“Why should I be?” she asked, observing him calmly. He hesitated and paid much attention to his cigarette.
“Oh, no reason at all, I suppose,” he answered finally. He looked up in time to surprise a little mocking smile in her eyes. Nonsense! He’d show her that she couldn’t bluff him down like that! “To be honest,” he continued, “what I meant was that some folks take a dislike to their own names; in which case they are scarcely impartial judges.” He looked across at her challengingly. She returned the look serenely.
“So you think that is my name?” she asked.
“Isn’t it?”
“I don’t see why you should think so,” she parried. “I might have found it in a novel.
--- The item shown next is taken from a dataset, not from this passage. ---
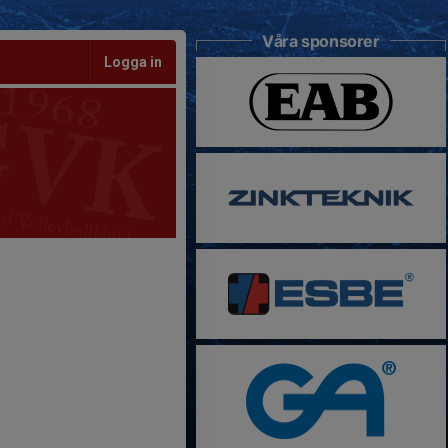
Våra sponsorer
Logga in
I’m sure it sounds like a name out of a novel.”
“But you haven’t denied it,” he insisted.
“I don’t intend to,” she replied, the little tantalizing smile quivering again at the corners of her mouth. “Besides, I have already told you that my name is Clytie.”
He tossed the remains of his cigarette toward where one of the swans was paddling about. The long neck writhed snake-like and the bill disappeared under the water. Then with an insulted air and an angry bob of the tail, the swan turned her back on Ethan and sailed hurriedly back to her family.
“I understand,” he said. “I will try not to forget hereafter that this is Arcadia, that you are Clytie and that I am Vertumnus.”